4. My Time - Lesson Plan
Lesson Plan
- Begin the day with a discussion of time. How do you think about historical events? Do you categorize events by decade? Do you categorize events by major turning points in history like the American Revolution and the Civil War? How about events in your own life? Do you categorize things by what school you attended? Do you categorize things by where you lived? Do you categorize things relative to major family events like the birth of a sibling or a divorce?
- Today we will be organizing events like geologists do and become familiar with the format of the time scale used to organize information about Earth history.
- Pass out the handouts and explain the general directions described on the first page:
- Create a list of 20 major events in your lifetime
- Place a number beside each event according to which happened longest ago (1) and which happened most recently (20)
- Rewrite the list in reverse chronological order, with the most recent at the top and the most long ago at the bottom
- To the new list, add information about exactly how many years ago the event occurred
- The list so far is what geologists refer to as a relative or sequential timeline. This is what students created from information gathered at the Caldecott Tunnel if you did that field trip or in their summary paragraphs from the Layers Upon Layers lesson. Discuss the difference between relative time, ordering events by which happened first, and absolute time, the number of years ago each event happened. A relative timeline can be observed from rock layers just by reading it from bottom to top. But is it possible to observe the actual, absolute number of years ago a rock layer formed just by looking at it? No. You can determine absolute time for events from your own life because you can remember each event, but nobody can remember the exact, absolute age of a rock unless it’s a crayon rock or a homemade sedimentary rock. Scientists use special tools to find the absolute, number of years ago a given rock layer was formed. More on this in later lessons.
- After the discussion about relative and absolute time, students can categorize events into a hierarchical series of time periods. Students should think about a logical way to divide their life events into 2 categories such as “before I started school” and “after I started school” or perhaps “when I lived in New York” and “when I lived in California”. These will form the largest divisions of your personal time scale and will be called eons.

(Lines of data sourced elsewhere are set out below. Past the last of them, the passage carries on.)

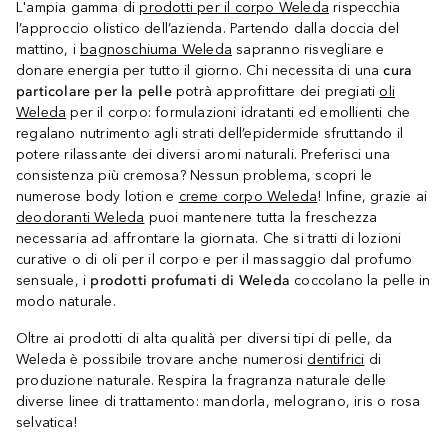
L'ampia gamma di
prodotti per il corpo Weleda
rispecchia
l’approccio olistico dell’azienda. Partendo dalla doccia del
mattino, i
bagnoschiuma Weleda
sapranno risvegliare e
donare energia per tutto il giorno. Chi necessita di una
cura
particolare per la pelle
potrà approfittare dei pregiati
oli
Weleda
per il corpo: formulazioni idratanti ed emollienti che
regalano nutrimento agli strati dell’epidermide sfruttando il
potere rilassante dei diversi aromi naturali. Preferisci una
consistenza più cremosa? Nessun problema, scopri le
numerose body lotion e
creme corpo Weleda
! Infine, grazie ai
deodoranti Weleda
puoi mantenere tutta la freschezza
necessaria ad affrontare la giornata. Che si tratti di lozioni
curative o di oli per il corpo e per il massaggio dal profumo
sensuale, i
prodotti profumati di Weleda
coccolano la pelle in
modo naturale.
Oltre ai prodotti di alta qualità per diversi tipi di pelle, da
Weleda è possibile trovare anche numerosi
dentifrici
di
produzione naturale. Respira la fragranza naturale delle
diverse linee di trattamento: mandorla, melograno, iris o rosa
selvatica!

- Students should draw a horizontal line across the eon, era and period columns, dividing their table according to the criteria they chose. They should name the categories with a 1 word label that ends in the suffix –ian or –ic. For instance, “Preschoolian” and “Schoolian” or “Newyorkian” and “Californian”. In the eon column, they should write down the names they chose.
- Now students should divide each of the eons into 2 or 3 eras based on a different criteria. For instance, the “Schoolian Eon” can be divided into the “Elementarian Era” and the “Middleschoolian Era”. Students should divide their tables by drawing a line across the era and period columns according to the criteria they chose and should write in the name of the eras.
- Finally, students should divide each era into 2 or 3 periods, if that is possible. If an era contains only a single event, then you don’t have to divide it. Students should divide their tables by drawing a line across the period column and should write in the name of the period.
- If you have remaining time, students can color their tables or share them with one another in small groups.